Copy out all the lines in the records that include the word "Information".
──────── MATERIAL SHOWN ────────
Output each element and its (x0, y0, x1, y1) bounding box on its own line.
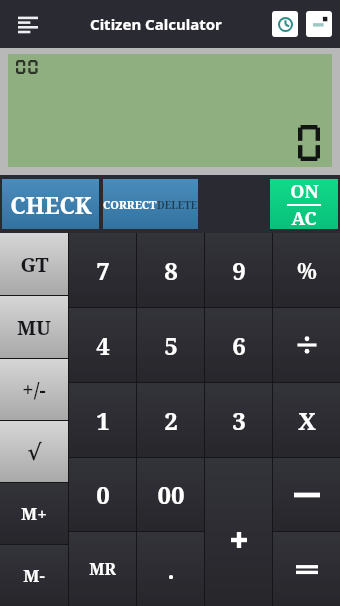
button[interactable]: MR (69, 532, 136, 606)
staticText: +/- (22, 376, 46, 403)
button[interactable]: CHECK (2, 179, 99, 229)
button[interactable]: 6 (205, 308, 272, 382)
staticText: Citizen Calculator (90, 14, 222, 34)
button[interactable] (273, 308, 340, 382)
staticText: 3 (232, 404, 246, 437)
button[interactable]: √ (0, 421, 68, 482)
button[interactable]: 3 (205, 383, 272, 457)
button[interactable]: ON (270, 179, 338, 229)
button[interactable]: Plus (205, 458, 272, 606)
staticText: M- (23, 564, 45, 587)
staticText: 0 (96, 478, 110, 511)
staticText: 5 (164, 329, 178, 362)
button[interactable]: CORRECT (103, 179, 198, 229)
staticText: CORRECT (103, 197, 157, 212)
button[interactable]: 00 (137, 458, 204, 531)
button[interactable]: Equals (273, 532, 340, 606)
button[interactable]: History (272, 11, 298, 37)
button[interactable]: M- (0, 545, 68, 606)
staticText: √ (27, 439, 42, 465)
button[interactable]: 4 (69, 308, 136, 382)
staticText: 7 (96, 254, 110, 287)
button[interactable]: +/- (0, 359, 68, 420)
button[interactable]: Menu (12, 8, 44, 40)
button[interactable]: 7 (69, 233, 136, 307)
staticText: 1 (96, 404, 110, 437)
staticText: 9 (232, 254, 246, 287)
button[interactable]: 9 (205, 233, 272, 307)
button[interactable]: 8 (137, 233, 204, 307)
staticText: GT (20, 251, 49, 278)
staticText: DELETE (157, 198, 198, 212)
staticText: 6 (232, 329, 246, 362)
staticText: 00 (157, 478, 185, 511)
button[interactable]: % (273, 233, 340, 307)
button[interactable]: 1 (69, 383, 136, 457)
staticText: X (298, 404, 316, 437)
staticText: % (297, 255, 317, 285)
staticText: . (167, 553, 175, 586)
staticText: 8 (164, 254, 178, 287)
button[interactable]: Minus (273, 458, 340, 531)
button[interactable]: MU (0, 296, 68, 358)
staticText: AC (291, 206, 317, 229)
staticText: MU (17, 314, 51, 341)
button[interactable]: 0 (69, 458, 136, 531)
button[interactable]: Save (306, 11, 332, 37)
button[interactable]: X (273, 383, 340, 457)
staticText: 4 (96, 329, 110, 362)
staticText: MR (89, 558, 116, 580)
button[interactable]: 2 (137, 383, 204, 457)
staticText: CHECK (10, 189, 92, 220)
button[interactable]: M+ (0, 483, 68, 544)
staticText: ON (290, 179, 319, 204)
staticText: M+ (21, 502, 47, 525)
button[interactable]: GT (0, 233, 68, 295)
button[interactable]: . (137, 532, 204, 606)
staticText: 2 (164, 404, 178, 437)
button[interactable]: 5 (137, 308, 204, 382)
────────
──────── MATERIAL SHOWN ────────
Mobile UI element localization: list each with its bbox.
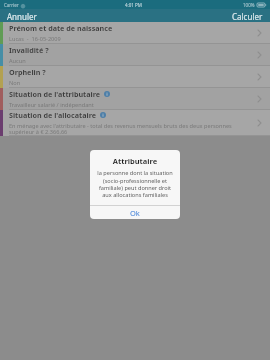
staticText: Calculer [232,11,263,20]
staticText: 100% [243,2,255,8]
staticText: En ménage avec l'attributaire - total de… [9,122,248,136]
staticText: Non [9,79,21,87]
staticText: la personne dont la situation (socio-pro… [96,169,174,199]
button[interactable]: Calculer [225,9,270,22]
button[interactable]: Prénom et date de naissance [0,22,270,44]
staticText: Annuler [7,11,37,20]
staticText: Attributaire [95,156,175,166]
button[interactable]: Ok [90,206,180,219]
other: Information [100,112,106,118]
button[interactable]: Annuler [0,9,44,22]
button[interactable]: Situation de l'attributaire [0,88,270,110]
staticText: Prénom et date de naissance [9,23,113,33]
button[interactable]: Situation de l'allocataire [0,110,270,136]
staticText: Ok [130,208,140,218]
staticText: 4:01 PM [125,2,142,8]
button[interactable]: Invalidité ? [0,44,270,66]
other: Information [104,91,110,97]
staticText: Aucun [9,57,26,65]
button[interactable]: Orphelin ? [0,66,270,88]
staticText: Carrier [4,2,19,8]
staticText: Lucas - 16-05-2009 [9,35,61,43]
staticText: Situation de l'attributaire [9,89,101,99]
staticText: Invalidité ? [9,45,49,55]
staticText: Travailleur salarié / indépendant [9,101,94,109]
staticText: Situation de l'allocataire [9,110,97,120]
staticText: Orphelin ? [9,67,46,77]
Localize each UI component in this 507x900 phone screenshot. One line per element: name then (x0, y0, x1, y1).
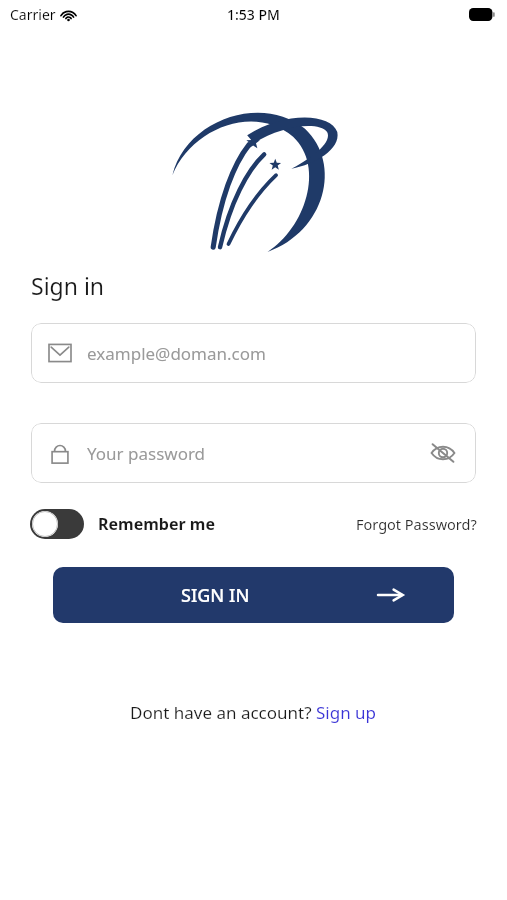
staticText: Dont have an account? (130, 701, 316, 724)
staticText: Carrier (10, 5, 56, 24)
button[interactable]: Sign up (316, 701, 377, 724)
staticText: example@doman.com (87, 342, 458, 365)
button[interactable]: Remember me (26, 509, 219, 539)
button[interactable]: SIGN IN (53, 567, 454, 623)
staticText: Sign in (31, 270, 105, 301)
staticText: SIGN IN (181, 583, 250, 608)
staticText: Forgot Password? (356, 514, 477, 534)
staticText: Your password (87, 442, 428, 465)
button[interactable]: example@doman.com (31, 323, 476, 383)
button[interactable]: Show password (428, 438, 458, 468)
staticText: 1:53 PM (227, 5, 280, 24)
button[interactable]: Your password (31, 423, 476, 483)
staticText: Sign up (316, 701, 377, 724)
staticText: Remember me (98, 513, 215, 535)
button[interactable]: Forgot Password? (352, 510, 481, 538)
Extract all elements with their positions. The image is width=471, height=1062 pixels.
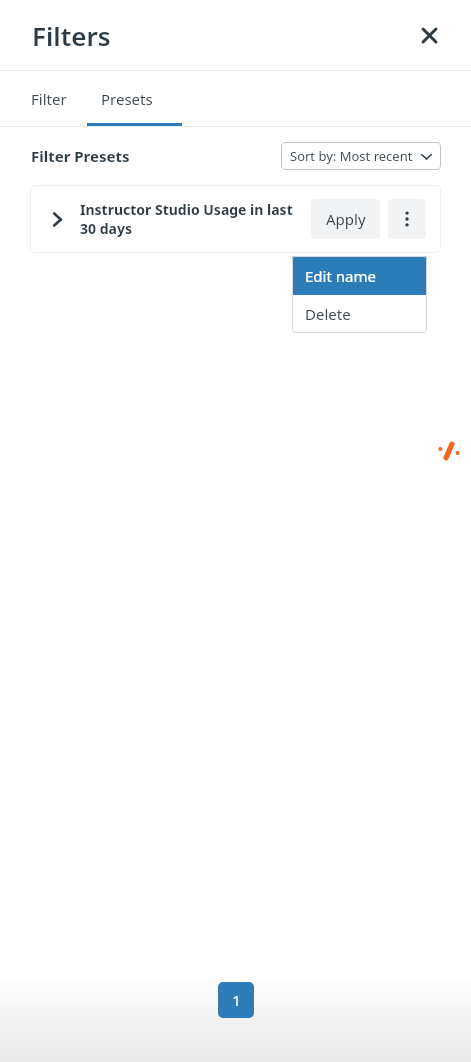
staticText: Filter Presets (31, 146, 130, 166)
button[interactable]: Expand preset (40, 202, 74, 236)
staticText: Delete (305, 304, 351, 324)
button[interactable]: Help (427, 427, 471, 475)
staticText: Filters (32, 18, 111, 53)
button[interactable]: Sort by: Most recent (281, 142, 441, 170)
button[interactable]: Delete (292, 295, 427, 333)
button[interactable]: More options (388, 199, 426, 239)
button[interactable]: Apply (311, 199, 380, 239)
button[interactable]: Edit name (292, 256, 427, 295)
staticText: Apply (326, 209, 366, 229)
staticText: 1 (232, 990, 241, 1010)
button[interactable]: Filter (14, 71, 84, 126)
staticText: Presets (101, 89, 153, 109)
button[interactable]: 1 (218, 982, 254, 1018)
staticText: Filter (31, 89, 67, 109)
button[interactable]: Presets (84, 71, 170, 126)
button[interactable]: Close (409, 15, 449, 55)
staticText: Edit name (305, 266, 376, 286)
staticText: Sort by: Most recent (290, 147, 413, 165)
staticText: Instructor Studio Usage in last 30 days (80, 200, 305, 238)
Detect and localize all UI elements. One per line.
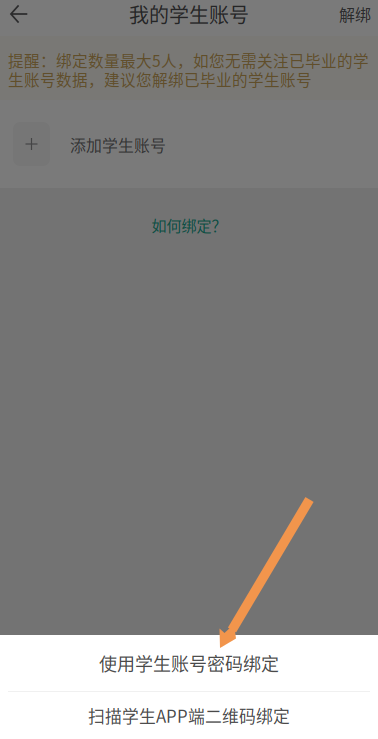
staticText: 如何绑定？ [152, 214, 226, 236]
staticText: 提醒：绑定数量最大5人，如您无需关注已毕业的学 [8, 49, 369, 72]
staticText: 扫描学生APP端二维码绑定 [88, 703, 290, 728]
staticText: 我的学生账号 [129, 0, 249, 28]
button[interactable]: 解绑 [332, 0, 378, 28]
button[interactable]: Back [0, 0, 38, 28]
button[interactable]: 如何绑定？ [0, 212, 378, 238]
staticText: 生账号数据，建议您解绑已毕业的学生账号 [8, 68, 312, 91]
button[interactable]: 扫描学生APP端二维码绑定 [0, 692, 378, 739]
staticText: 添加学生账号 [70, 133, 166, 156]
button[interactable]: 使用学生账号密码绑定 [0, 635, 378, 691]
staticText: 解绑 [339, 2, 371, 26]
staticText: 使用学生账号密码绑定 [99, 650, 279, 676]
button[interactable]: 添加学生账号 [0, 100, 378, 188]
────────
## THE ANSWER
other: Information [100,112,106,118]
other: Information [104,91,110,97]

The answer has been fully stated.